Now there is a realisation that if the power board is not
reformed soon and allowed some autonomy, not only will it go down
but it might ``even swallow the State Government itself''. The
State Government has been pouring its scarce resources into the
bottomless pit that the MSEB it has become, without any tangible
benefits accruing. Infusion of funds only gave the MSEB more
leeway to continue with its politically-guided waywardness.

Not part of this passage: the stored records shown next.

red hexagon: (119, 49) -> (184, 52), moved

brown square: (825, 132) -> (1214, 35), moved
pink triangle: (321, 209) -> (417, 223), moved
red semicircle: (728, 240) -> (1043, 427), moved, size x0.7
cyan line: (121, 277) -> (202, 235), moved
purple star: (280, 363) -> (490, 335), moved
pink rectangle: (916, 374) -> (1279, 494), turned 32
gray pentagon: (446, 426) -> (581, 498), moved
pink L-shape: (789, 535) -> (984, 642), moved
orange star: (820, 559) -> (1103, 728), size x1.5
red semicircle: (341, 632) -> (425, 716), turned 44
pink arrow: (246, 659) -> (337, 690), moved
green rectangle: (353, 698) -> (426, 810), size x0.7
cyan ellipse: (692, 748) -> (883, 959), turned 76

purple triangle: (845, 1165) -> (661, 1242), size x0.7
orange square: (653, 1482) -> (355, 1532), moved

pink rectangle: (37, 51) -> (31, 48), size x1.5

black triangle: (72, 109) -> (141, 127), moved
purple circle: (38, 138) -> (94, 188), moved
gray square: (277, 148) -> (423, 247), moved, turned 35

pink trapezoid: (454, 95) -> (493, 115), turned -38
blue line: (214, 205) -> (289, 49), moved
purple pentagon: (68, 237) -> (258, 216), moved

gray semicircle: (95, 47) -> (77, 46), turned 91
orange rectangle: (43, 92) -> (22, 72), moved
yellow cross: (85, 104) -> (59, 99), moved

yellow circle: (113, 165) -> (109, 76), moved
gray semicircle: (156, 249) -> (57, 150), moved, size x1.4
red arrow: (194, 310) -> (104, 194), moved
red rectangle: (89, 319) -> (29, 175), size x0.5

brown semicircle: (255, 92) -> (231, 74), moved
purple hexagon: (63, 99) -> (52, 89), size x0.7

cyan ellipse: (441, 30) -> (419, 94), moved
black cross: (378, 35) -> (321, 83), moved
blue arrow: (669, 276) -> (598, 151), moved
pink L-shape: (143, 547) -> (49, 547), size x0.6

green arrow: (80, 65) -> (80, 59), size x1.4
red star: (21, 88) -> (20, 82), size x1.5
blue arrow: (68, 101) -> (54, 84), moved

The politicians at another level have not given up their
propensity to fiddle with even the MERC directives on tariffs. A
written instruction was sent out to the MSEB to bill the farmers
at the new rates given by the MERC but to collect only at the old
rates. Much favour was sought to be given to defaulting powerloom
owners who also have made it a practice to clandestinely tap the
powerlines. But, at least for the record, the entire
establishment, at least for the consumption of the World Bank,
talks reforms. Mr. Deshmukh says ``this will be our biggest
challenge''`` and ``we will do it''. But the World Bank will look
for results, not promises.
For now, the MSEB - and the State Government - are committed to
unbundling the utility into three autonomous state bodies -
handling generation, transmission and distribution. If at all one
of the three is for privatised eventually, it will be
distribution because it is here that a big chunk of what is
generated is lost. The euphemism for theft with the connivance of
MSEB personnel is ``T&D losses''. It was left to the World Bank's
Regional Vice-President, South Asia, Ms. Nishmizu Meiko, to tell
the Government that it was falling behind Orissa and Uttar
Pradesh in making changes in its SEB.
Maharashtra had an opportunity to avoid the ignominy of being
told by the World Bank to either get its act together or forget
about funds for its urban transport projects, forestry
programmes, drinking water schemes and even structural
readjustment loans. This opportunity had come about when the
Rajyadhaksha Committee appointed by the Government itself had
over four years ago asked that MSEB to mend its ways on several
fundamental issues.
Now the MSEB is hard put to find even the Rs. 300 crores to
install meters for all consumer, especially in the farm sector.
It has allowed the domestic consumer sector alone to build up a
backlog of Rs. 560 crores which is 17 per cent of the total
unpaid bills. The total dues from all sectors is a phenomenal Rs.
3,600 crores if not more. Dues from the farm sector are at Rs.
1,105 crores. The income to revenue difference which was at six
per cent in March-end 1999, it multiplied to 22 per cent a year
later. It tried to cover all this inefficiency with a tariff
hike.
But this was not be. The MERC was asked to approve a tariff that
enabled a revenue of Rs. 12,721 crores but it approved only Rs,
11,215 crores. This set the alarm bells ringing. But the question
remains: how much of what was said by the former chiefs of the
MSEB will be heeded? The Government has in fact proposed a new
bill to reform the sector which includes a clause that will
enable it to ``issue directions'' to the MERC!